_Problem requirements_
When you write out the records, keep every word exact and drop the pictures.

Data Start Marker

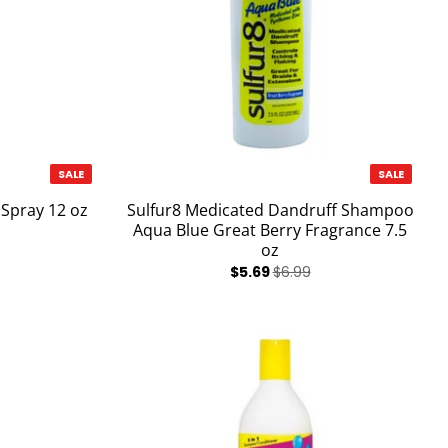
SALE
SALE
 Spray 12 oz
Sulfur8 Medicated Dandruff Shampoo
Aqua Blue Great Berry Fragrance 7.5
oz
$5.69
$6.99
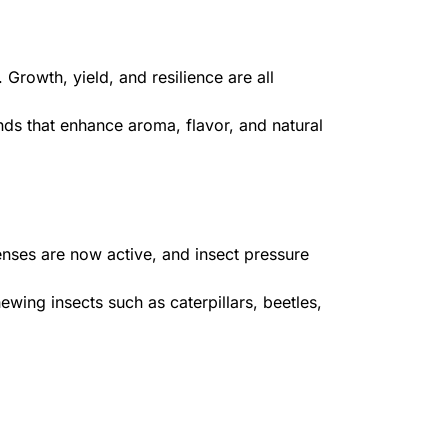
 Growth, yield, and resilience are all
ds that enhance aroma, flavor, and natural
fenses are now active, and insect pressure
wing insects such as caterpillars, beetles,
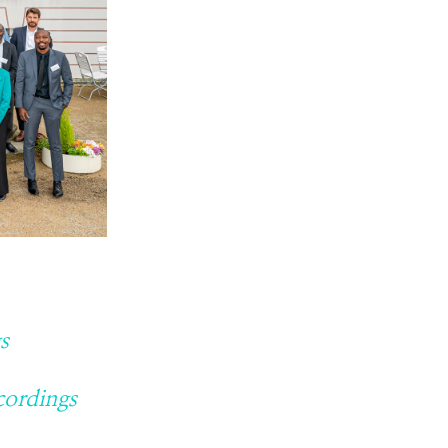
s
cordings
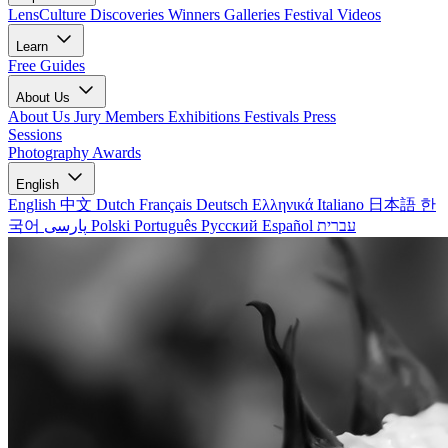
LensCulture Discoveries
Winners Galleries
Festival Videos
Learn
Free Guides
About Us
About Us
Jury Members
Exhibitions
Festivals
Press
Sessions
Photography Awards
English
English
中文
Dutch
Français
Deutsch
Ελληνικά
Italiano
日本語
한
국어
پارسی
Polski
Português
Русский
Español
עברית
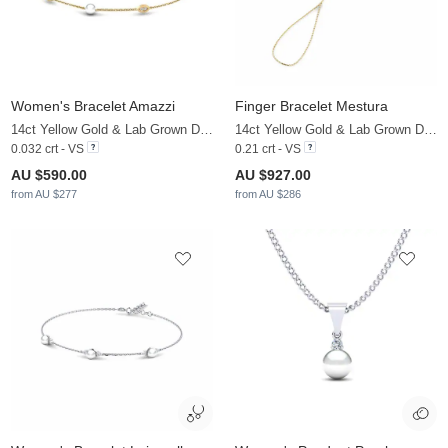
Women's Bracelet Amazzi
Finger Bracelet Mestura
14ct Yellow Gold & Lab Grown Diamond & White Pearl
14ct Yellow Gold & Lab Grown Diamond & White Pearl
0.032 crt - VS
0.21 crt - VS
AU $590.00
AU $927.00
from AU $277
from AU $286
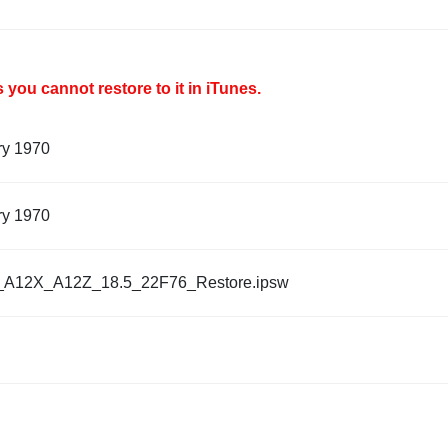
you cannot restore to it in iTunes.
ry 1970
ry 1970
_A12X_A12Z_18.5_22F76_Restore.ipsw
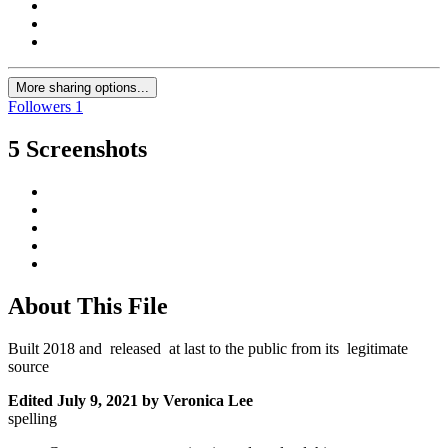
More sharing options...
Followers
1
5 Screenshots
About This File
Built 2018 and released at last to the public from its legitimate
source
Edited
July 9, 2021
by Veronica Lee
spelling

Data End Marker

_Final answer_
SALE
SALE
 Spray 12 oz
Sulfur8 Medicated Dandruff Shampoo
Aqua Blue Great Berry Fragrance 7.5
oz
$5.69
$6.99
 Growth, yield, and resilience are all
ds that enhance aroma, flavor, and natural
fenses are now active, and insect pressure
wing insects such as caterpillars, beetles,
s
cordings
LensCulture Discoveries
Winners Galleries
Festival Videos
Learn
Free Guides
About Us
About Us
Jury Members
Exhibitions
Festivals
Press
Sessions
Photography Awards
English
English
中文
Dutch
Français
Deutsch
Ελληνικά
Italiano
日本語
한
국어
پارسی
Polski
Português
Русский
Español
עברית
Women's Bracelet Amazzi
Finger Bracelet Mestura
14ct Yellow Gold & Lab Grown Diamond & White Pearl
14ct Yellow Gold & Lab Grown Diamond & White Pearl
0.032 crt - VS
0.21 crt - VS
AU $590.00
AU $927.00
from AU $277
from AU $286
you cannot restore to it in iTunes.
ry 1970
ry 1970
_A12X_A12Z_18.5_22F76_Restore.ipsw
More sharing options...
Followers
1
5 Screenshots
About This File
Built 2018 and released at last to the public from its legitimate
source
Edited
July 9, 2021
by Veronica Lee
spelling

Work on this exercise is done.